農家は減っている、新しい人はどんどんほしいんじゃないの?って思うのですが


そこは慎重なんです。


新規就農者は自分は歓迎されると思ってます。

支援者は疑ってます。不安です。めんどうです。


支援する方も人間です。


自分が支援した人が失敗した、悪徳業者だった。
こんなことがあったら自分のキャリアに傷がつく、そう思うと慎重になって当然ですね。


これは農家の支援制度がおかしいからなのですが、その話は次回にしたいと思います。



補助金はいつかはなくなるもの。

それに頼った経営をしてもうまくいくはずがないんです。



■新規就農者に価値はない■



新規就農者自身は引く手数多、必要な存在と思うのですが違います。


新規就農者には価値がないんです。

就農して安定して収入が得られるようになってやっと価値がでるんです。


税金を払って初めて役に立ったといえるのではないでしょうか?


補助金をもらってる=税金を使ってる=足手まとい=ないほうがいい


これは補助金を使ってる公共施設にもいえることです。

毎年何億と赤字を垂れ流す公共施設さんなくなってください。




■補助を受けるなら■





補助制度がまったくだめなわけではありません。


農家には無担保無利子の借り入れができる制度があります。


農業を何年か行ってやっていくことができるようになり

規模を大きくしたい、機械を購入したい、そういったときに利用します。


国の制度とはいえ、資金を貸すのは銀行やJAです。


実績のない人には貸さないのです。





新規就農を考える人は補助金のことは考えないで就農計画を立てることをおすすめします。

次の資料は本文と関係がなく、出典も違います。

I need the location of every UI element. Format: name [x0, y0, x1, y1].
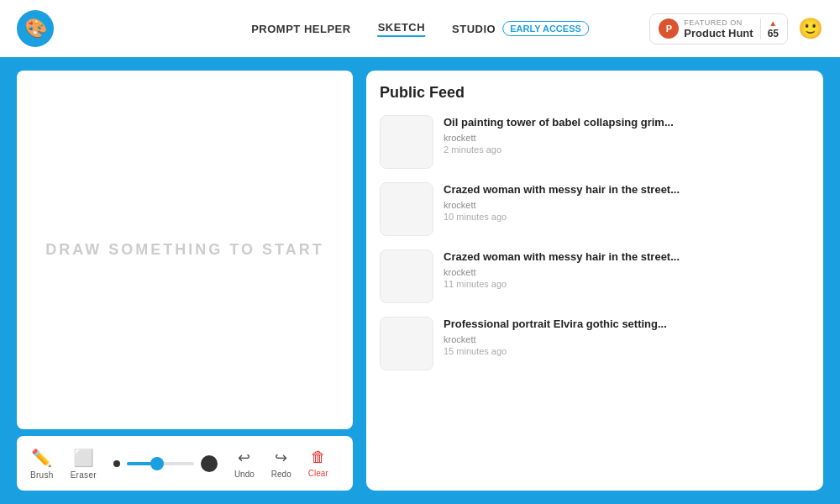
feed-item-4[interactable]: Professional portrait Elvira gothic sett… — [380, 317, 810, 370]
undo-button[interactable]: ↩ Undo — [234, 449, 255, 479]
feed-description-2: Crazed woman with messy hair in the stre… — [444, 182, 810, 197]
feed-item-1[interactable]: Oil painting tower of babel collapsing g… — [380, 115, 810, 169]
brush-icon: ✏️ — [31, 448, 52, 468]
feed-user-1: krockett — [444, 133, 810, 143]
feed-info-4: Professional portrait Elvira gothic sett… — [444, 317, 810, 356]
nav-item-studio[interactable]: STUDIO — [452, 23, 496, 35]
feed-time-2: 10 minutes ago — [444, 212, 810, 222]
feed-user-3: krockett — [444, 267, 810, 277]
feed-description-3: Crazed woman with messy hair in the stre… — [444, 249, 810, 265]
product-hunt-text: FEATURED ON Product Hunt — [684, 18, 753, 39]
feed-thumbnail-4 — [380, 317, 433, 370]
feed-thumbnail-2 — [380, 182, 433, 236]
product-hunt-icon: P — [659, 18, 679, 39]
clear-icon: 🗑 — [311, 449, 326, 466]
feed-time-1: 2 minutes ago — [444, 144, 810, 155]
ph-name: Product Hunt — [684, 27, 753, 39]
user-avatar-icon[interactable]: 🙂 — [798, 17, 823, 40]
feed-user-4: krockett — [444, 334, 810, 344]
size-slider-thumb[interactable] — [150, 457, 164, 470]
undo-icon: ↩ — [238, 449, 250, 467]
brush-button[interactable]: ✏️ Brush — [30, 448, 54, 480]
brush-label: Brush — [30, 470, 54, 480]
feed-time-4: 15 minutes ago — [444, 346, 810, 356]
redo-label: Redo — [271, 470, 291, 479]
eraser-label: Eraser — [71, 470, 97, 480]
logo[interactable]: 🎨 — [17, 10, 54, 47]
feed-item-2[interactable]: Crazed woman with messy hair in the stre… — [380, 182, 810, 236]
clear-button[interactable]: 🗑 Clear — [308, 449, 328, 478]
size-slider-track[interactable] — [127, 462, 194, 465]
ph-arrow-icon: ▲ — [769, 18, 777, 28]
feed-info-2: Crazed woman with messy hair in the stre… — [444, 182, 810, 222]
feed-thumbnail-3 — [380, 249, 433, 303]
nav-item-prompt-helper[interactable]: PROMPT HELPER — [251, 23, 350, 35]
feed-time-3: 11 minutes ago — [444, 279, 810, 289]
product-hunt-badge[interactable]: P FEATURED ON Product Hunt ▲ 65 — [649, 13, 788, 45]
feed-description-1: Oil painting tower of babel collapsing g… — [444, 115, 810, 130]
toolbar: ✏️ Brush ⬜ Eraser ↩ Undo — [17, 436, 353, 491]
main-content: DRAW SOMETHING TO START ✏️ Brush ⬜ Erase… — [0, 57, 840, 504]
feed-description-4: Professional portrait Elvira gothic sett… — [444, 317, 810, 332]
nav: PROMPT HELPER SKETCH STUDIO EARLY ACCESS — [251, 21, 589, 37]
feed-user-2: krockett — [444, 200, 810, 210]
studio-wrap: STUDIO EARLY ACCESS — [452, 21, 589, 36]
feed-info-3: Crazed woman with messy hair in the stre… — [444, 249, 810, 289]
clear-label: Clear — [308, 469, 328, 478]
size-min-dot — [113, 460, 120, 467]
undo-label: Undo — [234, 470, 255, 479]
canvas-placeholder-text: DRAW SOMETHING TO START — [45, 241, 323, 259]
ph-count-number: 65 — [768, 28, 779, 39]
eraser-icon: ⬜ — [73, 448, 94, 468]
redo-button[interactable]: ↪ Redo — [271, 449, 291, 479]
feed-info-1: Oil painting tower of babel collapsing g… — [444, 115, 810, 155]
feed-thumbnail-1 — [380, 115, 433, 169]
feed-item-3[interactable]: Crazed woman with messy hair in the stre… — [380, 249, 810, 303]
header: 🎨 PROMPT HELPER SKETCH STUDIO EARLY ACCE… — [0, 0, 840, 57]
feed-title: Public Feed — [380, 84, 810, 102]
right-panel: Public Feed Oil painting tower of babel … — [366, 71, 823, 491]
drawing-canvas[interactable]: DRAW SOMETHING TO START — [17, 71, 353, 429]
public-feed-card: Public Feed Oil painting tower of babel … — [366, 71, 823, 491]
size-max-dot — [201, 455, 218, 472]
nav-item-sketch[interactable]: SKETCH — [378, 21, 425, 37]
redo-icon: ↪ — [275, 449, 287, 467]
header-left: 🎨 — [17, 10, 54, 47]
size-slider-group — [113, 455, 218, 472]
eraser-button[interactable]: ⬜ Eraser — [71, 448, 97, 480]
ph-featured-label: FEATURED ON — [684, 18, 753, 27]
left-panel: DRAW SOMETHING TO START ✏️ Brush ⬜ Erase… — [17, 71, 353, 491]
early-access-badge: EARLY ACCESS — [502, 21, 589, 36]
logo-icon: 🎨 — [24, 18, 47, 39]
ph-count: ▲ 65 — [760, 18, 779, 39]
header-right: 🙂 — [798, 17, 823, 40]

補助を進める農家さんや新規就農を進める料理店、生鮮品店の人がいると思います。

そういう人々は新規就農の素人です。


そういった意見を聞いて就農しようとすると現実とのギャップに悩まされます。



農業をやると決めたら、補助金には頼らない。


頼るなら「人」です。


信頼できる人を頼って、その人に信頼される人になるのが近道だと思います。